Kalau kita perhatikan produk-produk pertanian yang beredar di pasar, disparitas harga yang berlaku antara produk-produk impor dengan produk-produk pertanian domestik sangat jomblang, di mana harga produk-produk pertanian domestik sangat tidak kompetitif dibandingkan dengan produk impor. Konsekuensinya, di tingkat pasar produk-produk pertanian lokal kalah bersaing dengan produk-produk pertanian yang datang dari negara-negara lain. Apakah problem itu wajar? Menurut saya tidak juga. Karena persoalan utamanya bukan pada harga, tetapi terkait dengan politik perdagangan dan politik global. Tujuan utamanya adalah, melahirkan ketergantungan akut bagi negara-negara pengimpor. Tatkala, produk-produk pertanian lokal kalah bersaing dengan produk-produk impor di pasar, geliat pertanian lokal akan jatuh dan ini berdampak pada kelangkaan dan krisis pangan nasional. Maka, pemenuhan kebutuhan pangan melalui impor merupakan sesuatu yang niscaya. Sebuah lingkaran setan yang menjebak kita pada situasi ketergantungan yang sebenarnya paradoks melihat sumber daya alam bangsa Indonesia yang sangat melimpah dan sumber daya manusia yang tangguh.

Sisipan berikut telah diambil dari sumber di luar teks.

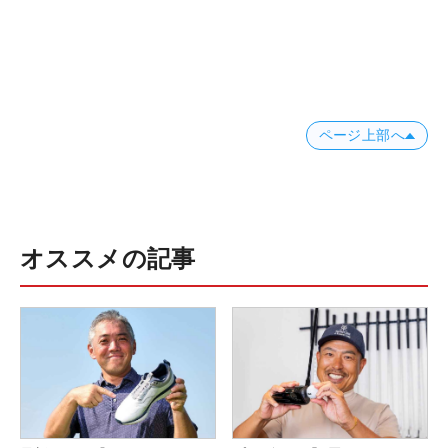
ページ上部へ
オススメの記事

Negara tak lagi berdaulat mengatur produksi, distribusi, dan konsumsi pangan. Berbagai kebijakan pro pasar dikeluarkan pemerintah tanpa mempedulikan nasib petani. Misalnya pengurangan subsidi benih, pupuk, pengairan, pengurangan tarif bea impor bahan pangan pokok, dan merubah status Bulog. Sebagian besar bahan pangan berasal dari bahan impor yang murah karena petani di luar negeri mendapat banyak subsidi. Sementara subsidi petani kita terus dikurangi sehingga ongkos produksi menjadi naik. Alhasil, produksi pangan dalam negeri kalah bersaing dengan pangan impor. Petani pun enggan bertani. Akibatnya produksi dalam negeri tak cukup dan semakin menguntungkan pada impor. Ketika harga pangan dipasar naik yang mekanismenya dikontrol segelintir perusahaan multinasional, harga di Indonesia juga ikut melambung. Masyarakat miskin makin kesulitan memenuhi pangannya. Jumlah penduduk kelaparan, kurang gizi, busung lapar, dan mati karena kelaparan semakin meningkat.
Fakta yang lainnya adalah negara dan rakyat Indonesia saat ini sudah tidak memiliki kedaulatan pangan, karena kekuatan dalam mengatur produksi, distribusi, dan konsumsi di sektor pangan telah diserahkan ke mekanisme pasar yang dikuasai oleh para pemilik modal raksasa. Sebut saja seperti Badan Urusan Logistik (BULOG) yang telah dijadikan privat dan industri hilir pangan hingga distribusinya (ekspor-impor) dikuasai oleh perusahaan seperti Cargill dan Charoen Phokpand. Rakyat Indonesia hanya dijadikan sebagai para pekerja di sektor pangan atau sekedar konsumen saja.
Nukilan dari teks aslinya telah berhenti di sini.